# WHAT IS EXPECTED:
In the data below, the answer is the run of lines from the line containing "je lening afloopt" through the line containing "looptijd van de", both included; print it exactly and nothing else.

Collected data
= = =

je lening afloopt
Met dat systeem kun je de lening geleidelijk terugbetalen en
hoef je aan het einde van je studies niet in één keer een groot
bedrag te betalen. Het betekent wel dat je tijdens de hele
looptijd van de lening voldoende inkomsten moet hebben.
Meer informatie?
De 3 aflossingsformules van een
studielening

= = =

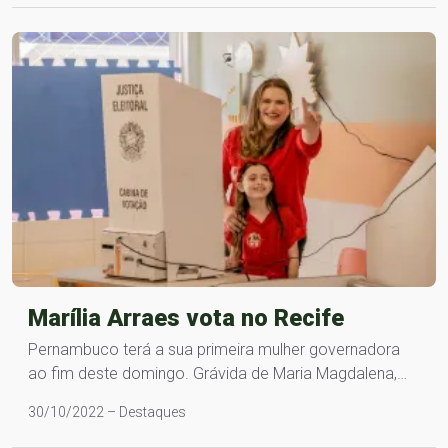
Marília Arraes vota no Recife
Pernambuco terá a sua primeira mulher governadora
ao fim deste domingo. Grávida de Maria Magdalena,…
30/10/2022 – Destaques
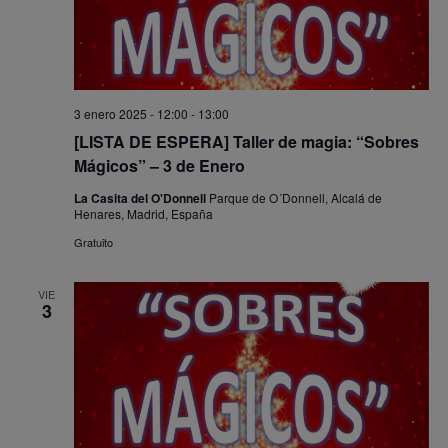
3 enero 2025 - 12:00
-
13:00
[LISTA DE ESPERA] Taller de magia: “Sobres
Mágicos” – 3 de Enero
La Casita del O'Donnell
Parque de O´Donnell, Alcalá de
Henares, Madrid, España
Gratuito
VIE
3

= = =

# RESULT OF THIS EXERCISE:
je lening afloopt
Met dat systeem kun je de lening geleidelijk terugbetalen en
hoef je aan het einde van je studies niet in één keer een groot
bedrag te betalen. Het betekent wel dat je tijdens de hele
looptijd van de lening voldoende inkomsten moet hebben.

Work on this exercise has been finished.